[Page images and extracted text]
-----

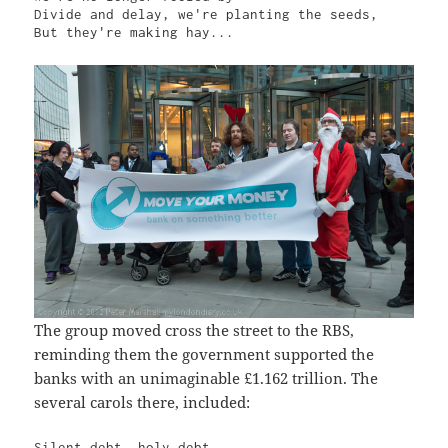
Divide and delay, we're planting the seeds,

But they're making hay...
The group moved cross the street to the RBS,
reminding them the government supported the
banks with an unimaginable £1.162 trillion. The
several carols there, included:
Silent debt, holy debt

-----

**Exercise goal**
Reproduce the entries above word for word. Pictures stay out.

**Result**
Divide and delay, we're planting the seeds,

But they're making hay...
The group moved cross the street to the RBS,
reminding them the government supported the
banks with an unimaginable £1.162 trillion. The
several carols there, included:
Silent debt, holy debt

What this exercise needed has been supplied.